[Record excerpts]

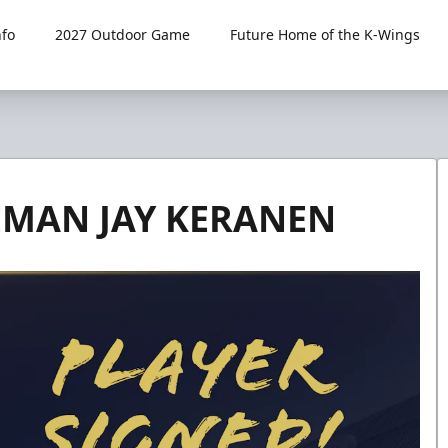
fo
2027 Outdoor Game
Future Home of the K-Wings
EMAN JAY KERANEN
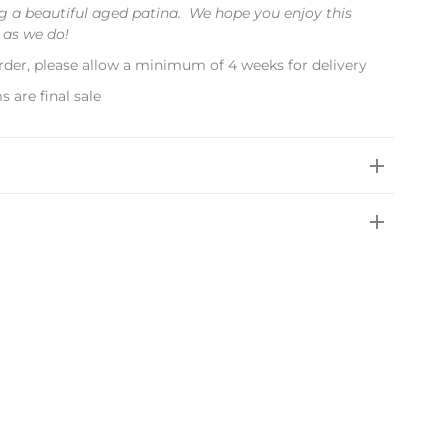
 a beautiful aged patina. We hope you enjoy this
 as we do!
rder, please allow a minimum of 4 weeks for delivery
s are final sale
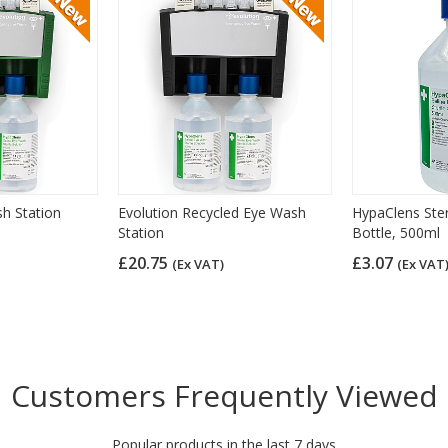
h Station
Evolution Recycled Eye Wash
HypaClens Ste
Station
Bottle, 500ml
£20.75
£3.07
(Ex VAT)
(Ex VAT
Customers Frequently Viewed
Popular products in the last 7 days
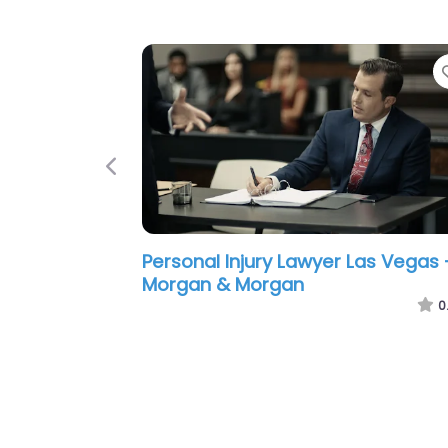
Previous
Personal Injury Lawyer Las Vegas 
TORKLAW
0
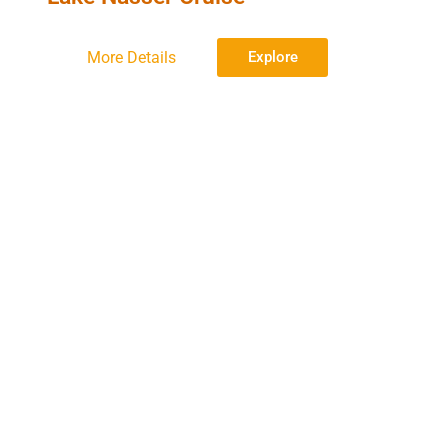
More Details
Explore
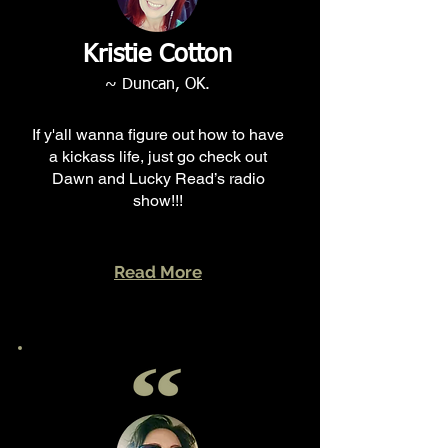
Kristie Cotton
~ Duncan, OK.
If y'all wanna figure out how to have
a kickass life, just go check out
Dawn and Lucky Read’s radio
show!!!
Read More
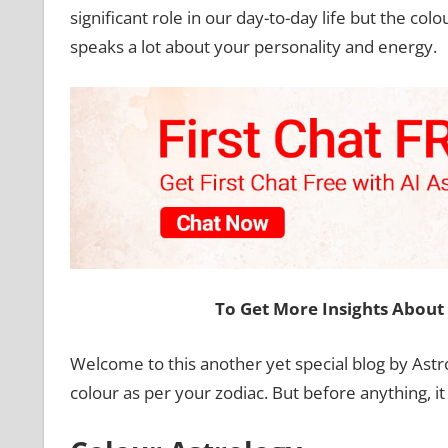
significant role in our day-to-day life but the c
speaks a lot about your personality and energy.
To Get More Insights About 
Welcome to this another yet special blog by Ast
colour as per your zodiac. But before anything, i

[/Record excerpts]

Task instructions:
Report back every line of the entries in which "this" occurs.

Your response:
 a beautiful aged patina. We hope you enjoy this
Welcome to this another yet special blog by Ast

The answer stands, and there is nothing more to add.